:: Data for processing ::

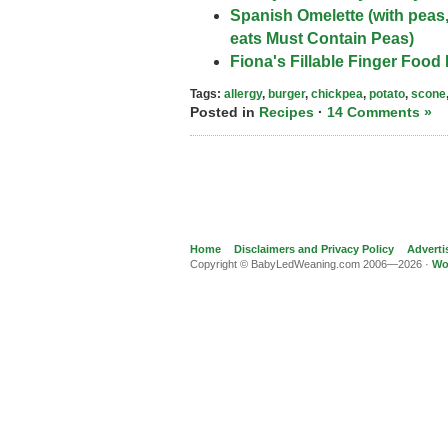
Spanish Omelette (with peas
eats Must Contain Peas)
Fiona's Fillable Finger Food 
Tags:
allergy
,
burger
,
chickpea
,
potato
,
scone
Posted in
Recipes
·
14 Comments »
Home
Disclaimers and Privacy Policy
Adverti
Copyright © BabyLedWeaning.com 2006—2026 ·
Wo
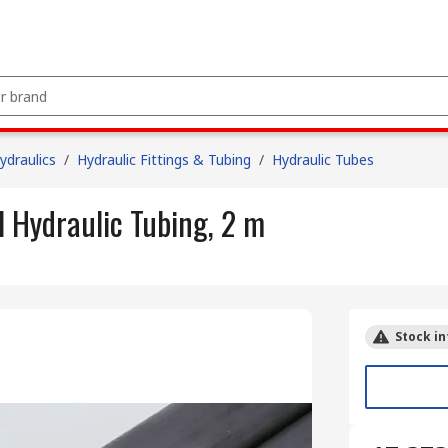
draulics
/
Hydraulic Fittings & Tubing
/
Hydraulic Tubes
 Hydraulic Tubing, 2 m
Stock in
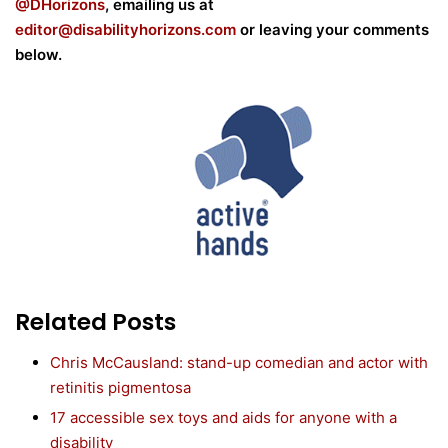
@DHorizons
, emailing us at
editor@disabilityhorizons.com
or leaving your comments
below.
Related Posts
Chris McCausland: stand-up comedian and actor with
retinitis pigmentosa
17 accessible sex toys and aids for anyone with a
disability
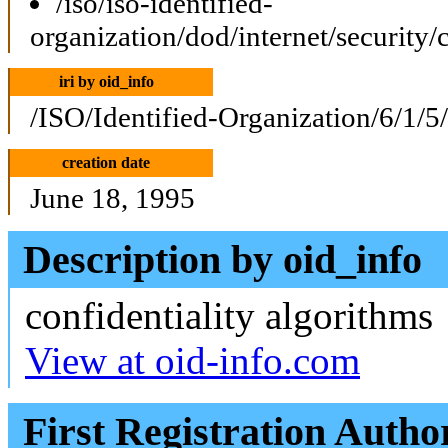
/iso/iso-identified-
organization/dod/internet/security/
iri by oid_info
/ISO/Identified-Organization/6/1/5
creation date
June 18, 1995
Description by oid_info
confidentiality algorithms
View at oid-info.com
First Registration Autho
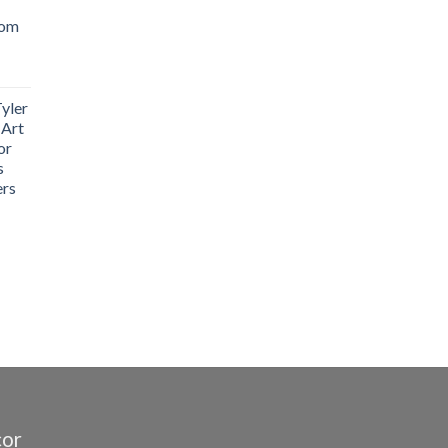
oom
yler
 Art
or
s
ers
cor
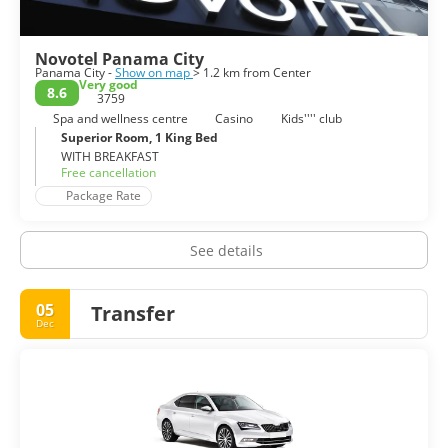
Novotel Panama City
Panama City -
Show on map
> 1.2 km from Center
Very good
8.6
3759
Spa and wellness centre
Casino
Kids'''' club
Superior Room, 1 King Bed
WITH BREAKFAST
Free cancellation
Package Rate
See details
05
Transfer
Dec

:::

Work instructions = Please retype the lines from the one containing "creation date" through the last line of the records above, exactly as written, and leave out any pictures.

Output of the exercise =
creation date
June 18, 1995
Description by oid_info
confidentiality algorithms
View at oid-info.com
First Registration Autho
oom
yler
 Art
or
s
ers
cor
Novotel Panama City
Panama City -
Show on map
> 1.2 km from Center
Very good
8.6
3759
Spa and wellness centre
Casino
Kids'''' club
Superior Room, 1 King Bed
WITH BREAKFAST
Free cancellation
Package Rate
See details
05
Transfer
Dec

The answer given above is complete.